Here’s one story of how a Small Business Commissioner helped an ICA member:
Recently, one of our members, George, reported to us an incident involving a telecommunications company in Sydney. George was engaged to deliver several IT projects for the company’s clients.
George was initially engaged for 3 months and was working away from home so had to pay his own accommodation, food and additional transportation to fly interstate to work. His contract was arranged through a recruitment firm that acted as intermediary between George and the company.
In typical fashion George was provided a contract the day before he commenced. George requested that he review the contract but was told that it had to be signed ASAP. One of the clauses allowed the recruitment firm to terminate immediately but required George to provide a week’s notice. George requested that he be given some notice in the event of termination and the recruitment firm reluctantly agreed to also give him 5 days’ notice.
Towards the end of the 3-month term the company requested that George stay for an additional three months. It is commonplace in the IT industry to be drip-fed work in this way. George agreed and made plans to continue on in Sydney.
Two weeks before the end of his initial term George was contacted by a manager at the company and told that one of the permanent employees had become available and that his services would not be required for the next 3 months. He was told that he should finish up his contract by the end of the week once he had brought the employee up to date and transferred all his files.
George stated that he was entitled to 5 days’ notice but was told that the current week was it. The manager indicated that the company did not see why they should have to keep him on for another week until the end of the contract when they could save themselves the expense. That week George did as directed and then handed over the company’s equipment and access card and left.
George contacted ICA to see whether he was able to do anything about recovering at least the final week of the contract. We see this situation quite often where a company and recruitment firm ride roughshod over a contractor’s rights. All too often contractors are muscled into signing unfair contracts and then muscled out of work without any come-back. We referred George to the NSW Small Business Commission to intervene on his behalf.
The NSW Small Business Commission has statutory powers to investigate unfair conduct involving small business. Independent contractors come within the ambit of small business and so George directed his enquiry to them. He was advised to compile an account of what had happened and state the grounds for why he believed he had a case against the company and what he thought would resolve the matter.
After reviewing George’s material, the Commissioner’s staff advised that he did have grounds and that they could act as a mediator to resolve the dispute.
The Commission contacted the recruitment firm to request that they attend mediation. Although not compulsory, if a party does refuses or does not attend, then if the matter goes down the path of subsequent legal action, the courts will take a very dim view and order mediation at the party’s expense. The Commissioner also has power to refer the matter to court.
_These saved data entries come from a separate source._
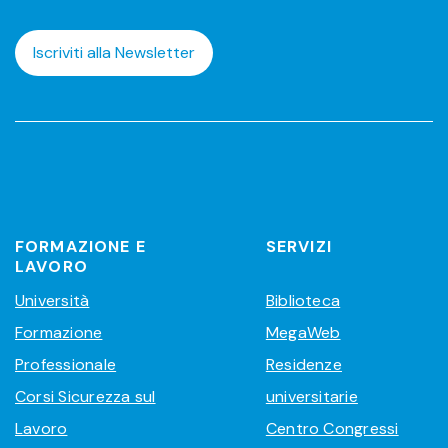
Iscriviti alla Newsletter
FORMAZIONE E
SERVIZI
LAVORO
Università
Biblioteca
Formazione
MegaWeb
Professionale
Residenze
Corsi Sicurezza sul
universitarie
Lavoro
Centro Congressi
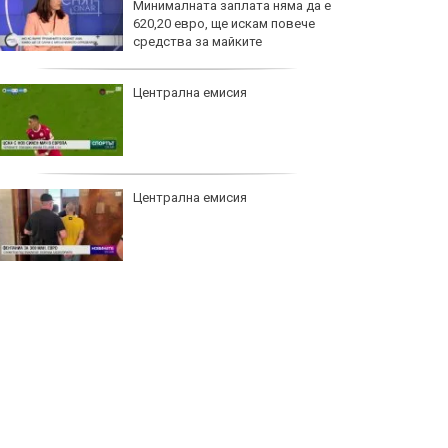
Минималната заплата няма да е
620,20 евро, ще искам повече
средства за майките
Централна емисия
Централна емисия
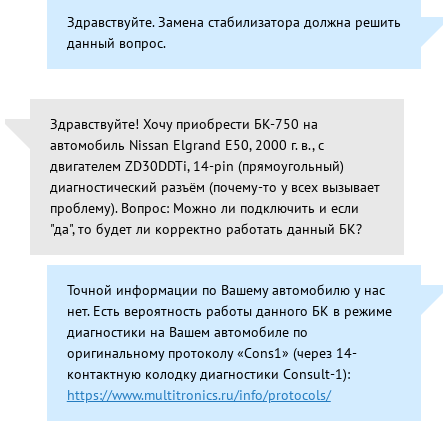
Здравствуйте. Замена стабилизатора должна решить
данный вопрос.
Здравствуйте! Хочу приобрести БК-750 на
автомобиль Nissan Elgrand E50, 2000 г. в., с
двигателем ZD30DDTi, 14-pin (прямоугольный)
диагностический разъём (почему-то у всех вызывает
проблему). Вопрос: Можно ли подключить и если
"да", то будет ли корректно работать данный БК?
Точной информации по Вашему автомобилю у нас
нет. Есть вероятность работы данного БК в режиме
диагностики на Вашем автомобиле по
оригинальному протоколу «Cons1» (через 14-
контактную колодку диагностики Consult-1):
https://www.multitronics.ru/info/protocols/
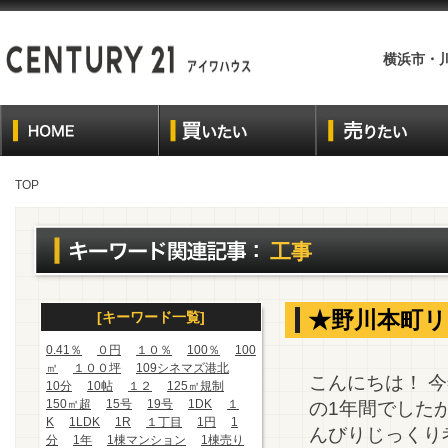
横浜市・
TOP
工事
★野川本町リ
[キーワード一覧]
0.41％
０円
１０％
100％
100
㎡
１００坪
109シネマズ港北
こんにちは！ 
10分
10帖
１２
125㎡規制
150㎡超
15号
19号
1DK
１
の1年間でした
K
1LDK
1R
１丁目
1円
1
んびりじっくり考
分
1年
1棟マンション
1棟売り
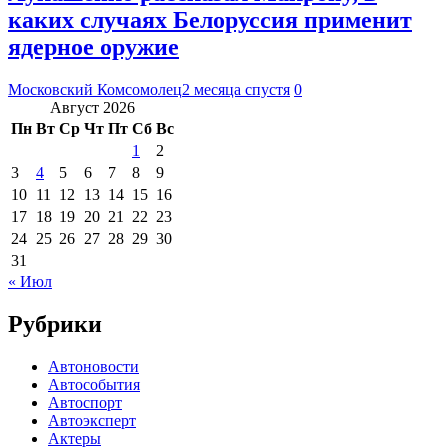
каких случаях Белоруссия применит
ядерное оружие
Московский Комсомолец
2 месяца спустя
0
Август 2026
Пн
Вт
Ср
Чт
Пт
Сб
Вс
1
2
3
4
5
6
7
8
9
10
11
12
13
14
15
16
17
18
19
20
21
22
23
24
25
26
27
28
29
30
31
« Июл
Рубрики
Автоновости
Автособытия
Автоспорт
Автоэксперт
Актеры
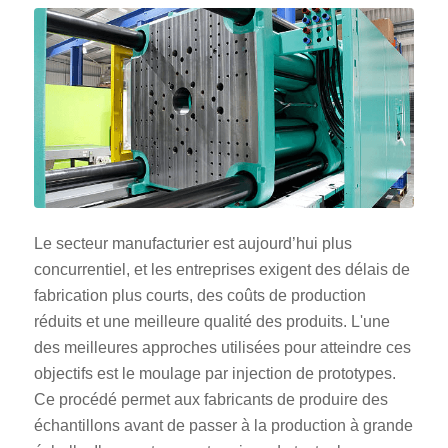
Le secteur manufacturier est aujourd’hui plus
concurrentiel, et les entreprises exigent des délais de
fabrication plus courts, des coûts de production
réduits et une meilleure qualité des produits. L'une
des meilleures approches utilisées pour atteindre ces
objectifs est le moulage par injection de prototypes.
Ce procédé permet aux fabricants de produire des
échantillons avant de passer à la production à grande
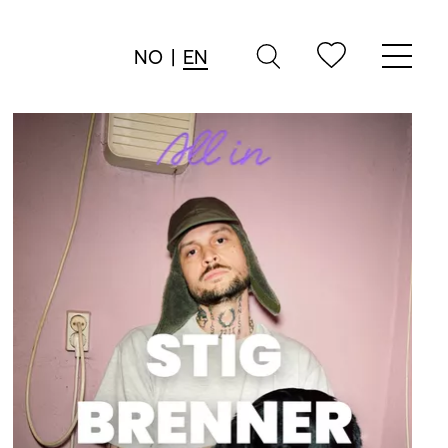
NO
|
EN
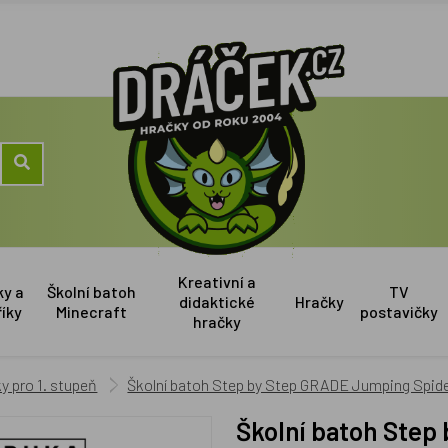
Kreativní a
ky a
Školní batoh
TV
didaktické
Hračky
říky
Minecraft
postavičky
hračky
y pro 1. stupeň
Školní batoh Step by Step GRADE Jumping Spider
Školní batoh Step by Step GRADE Jumping Spider, AGR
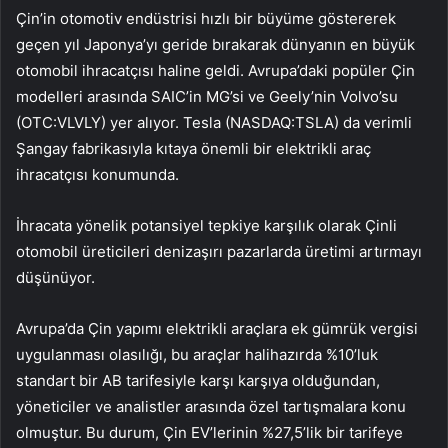
Çin’in otomotiv endüstrisi hızlı bir büyüme göstererek
geçen yıl Japonya’yı geride bırakarak dünyanın en büyük
otomobil ihracatçısı haline geldi. Avrupa’daki popüler Çin
modelleri arasında SAIC’in MG’si ve Geely’nin Volvo’su
(OTC:VLVLY) yer alıyor. Tesla (NASDAQ:TSLA) da verimli
Şangay fabrikasıyla kıtaya önemli bir elektrikli araç
ihracatçısı konumunda.
İhracata yönelik potansiyel tepkiye karşılık olarak Çinli
otomobil üreticileri denizaşırı pazarlarda üretimi artırmayı
düşünüyor.
Avrupa’da Çin yapımı elektrikli araçlara ek gümrük vergisi
uygulanması olasılığı, bu araçlar halihazırda %10’luk
standart bir AB tarifesiyle karşı karşıya olduğundan,
yöneticiler ve analistler arasında özel tartışmalara konu
olmuştur. Bu durum, Çin EV’lerinin %27,5’lik bir tarifeye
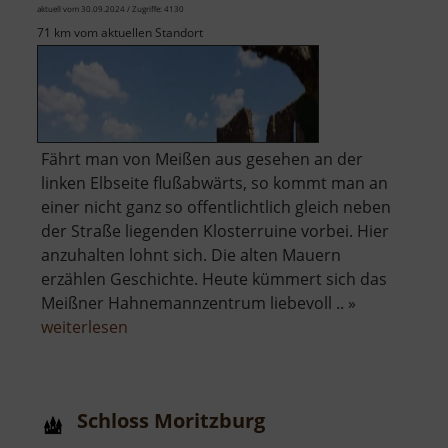
aktuell vom 30.09.2024 / Zugriffe: 4130
71 km vom aktuellen Standort
Fährt man von Meißen aus gesehen an der
linken Elbseite flußabwärts, so kommt man an
einer nicht ganz so offentlichtlich gleich neben
der Straße liegenden Klosterruine vorbei. Hier
anzuhalten lohnt sich. Die alten Mauern
erzählen Geschichte. Heute kümmert sich das
Meißner Hahnemannzentrum liebevoll .. »
über
weiterlesen
Kloster
Heilig
Kreuz
Schloss Moritzburg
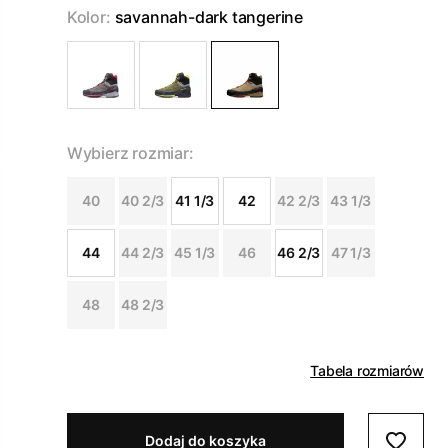
Kolor:
savannah-dark tangerine
Wybierz rozmiar:
40
40 2/3
41 1/3
42
42 2/3
43 1/3
44
44 2/3
45 1/3
46
46 2/3
47 1/3
48
48 2/3
Tabela rozmiarów
Dodaj do koszyka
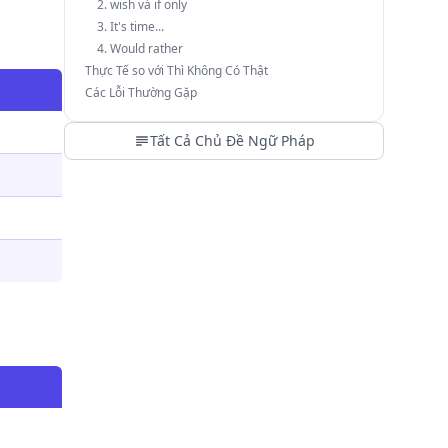
2. wish và if only
3. It's time...
4. Would rather
Thực Tế so với Thì Không Có Thật
Các Lỗi Thường Gặp
Tất Cả Chủ Đề Ngữ Pháp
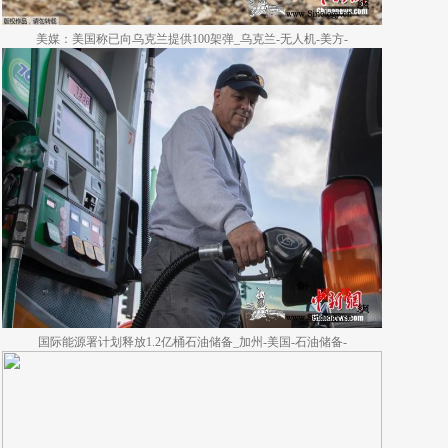
美媒：美国称已向乌克兰提供100架弹_乌克兰-无人机-美方-
国际能源署计划释放1.2亿桶石油储备_加州-美国-石油储备-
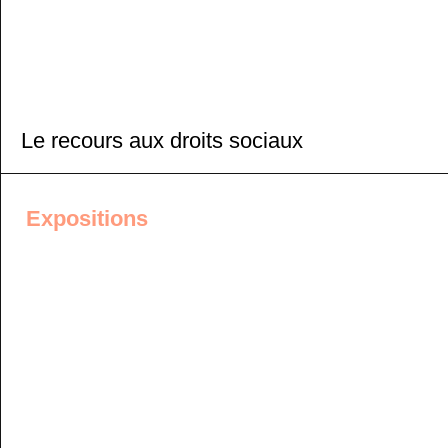
Le recours aux droits sociaux
Expositions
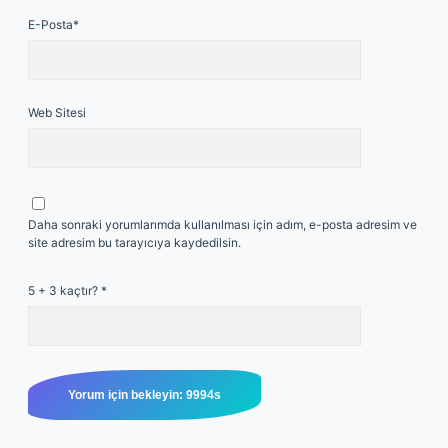
E-Posta*
Web Sitesi
Daha sonraki yorumlarımda kullanılması için adım, e-posta adresim ve
site adresim bu tarayıcıya kaydedilsin.
5 + 3 kaçtır?
*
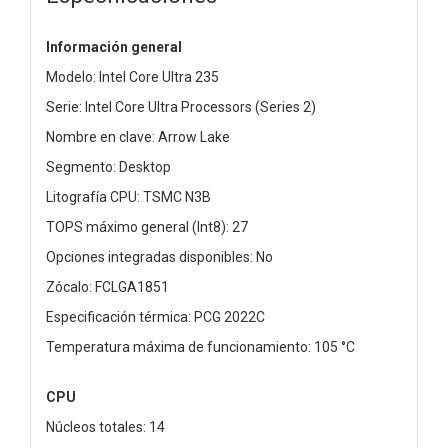
Información general
Modelo: Intel Core Ultra 235
Serie: Intel Core Ultra Processors (Series 2)
Nombre en clave: Arrow Lake
Segmento: Desktop
Litografía CPU: TSMC N3B
TOPS máximo general (Int8): 27
Opciones integradas disponibles: No
Zócalo: FCLGA1851
Especificación térmica: PCG 2022C
Temperatura máxima de funcionamiento: 105 °C
CPU
Núcleos totales: 14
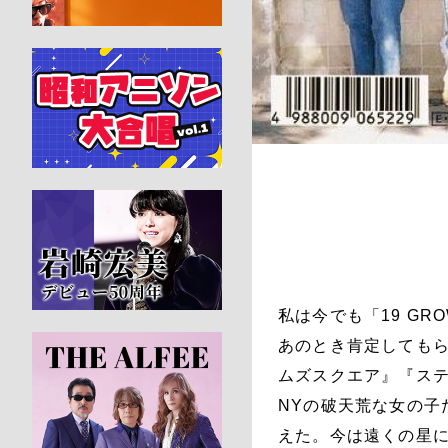
私は今でも「19 GR
あのとき肯定してもら
ムズスクエア』『ス
NYの破天荒な女の子
えた。今は遠くの星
The recruitment firm agreed to participate but then subsequently rang George to berate him for involving them. In the recruitment company’s view they had done nothing and it was their client that was at fault. This is also a typical ploy in contracting where one party blames the other in order to claim vindication. The recruitment company argued that it did not have the time for such a trivial matter and that George should simply cop it and walk away. Of course this meant George would lose several thousand dollars in income.
George made representations to the company that had terminated his contract and sought to involve them in the mediation. The mediation session was set down at a location convenient to both parties and George was requested to prepare his case. The same advice was given to the recruitment firm.
George was then sent a letter from a Sydney law firm with the partner of that firm advising George that he had no grounds and that his client was not responsible for any loss. George was given this advice by a qualified specialist in employment law. George disagreed, yet the letters from the lawyer kept coming. A week later George was contacted by the recruitment company and told that they would pay his invoice for the final week of his contract. They paid.
Although this resulted in a positive outcome for George it involved him in a lengthy and protracted campaign to recover one week’s income. The company terminating his engagement sought only to save themselves the cost of George’s services. In the end the recruitment firm paid simply because it was more cost-effective to pay George than turn up at a mediation session.
Without the availability of the NSW Small Business Commissioner George would have faced a large Sydney law firm and had to engage his own lawyer at significant cost. His action could have lasted more than a year and even if he did win, he would not receive all his costs. Companies and recruitment firms rely on this legal intimidation to push contractors to back down and go away.
George recovered his one week’s income but he also faced being out of work as he had relied on the representations that the company was going to engage him for a further three months.
We really have to wonder about the ethical integrity of recruitment firms and companies that see people only in terms of cost and have little or no regard for the consequences of their actions. But now with the Small Business Commissioner’s dispute-resolution powers small business people have a fair, cheap and quick process ‘on their side’.